== Problem statement ==
Using the material below, set down only the line containing "Позднякова Наталья Николаевна" and the lines after it, unchanged.

-- Data excerpts follows --

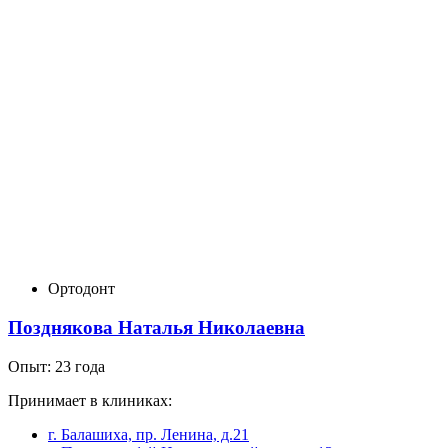
Ортодонт
Позднякова Наталья Николаевна
Опыт: 23 года
Принимает в клиниках:
г. Балашиха, пр. Ленина, д.21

-- Data excerpts concluded --

== Your response ==
Позднякова Наталья Николаевна
Опыт: 23 года
Принимает в клиниках:
г. Балашиха, пр. Ленина, д.21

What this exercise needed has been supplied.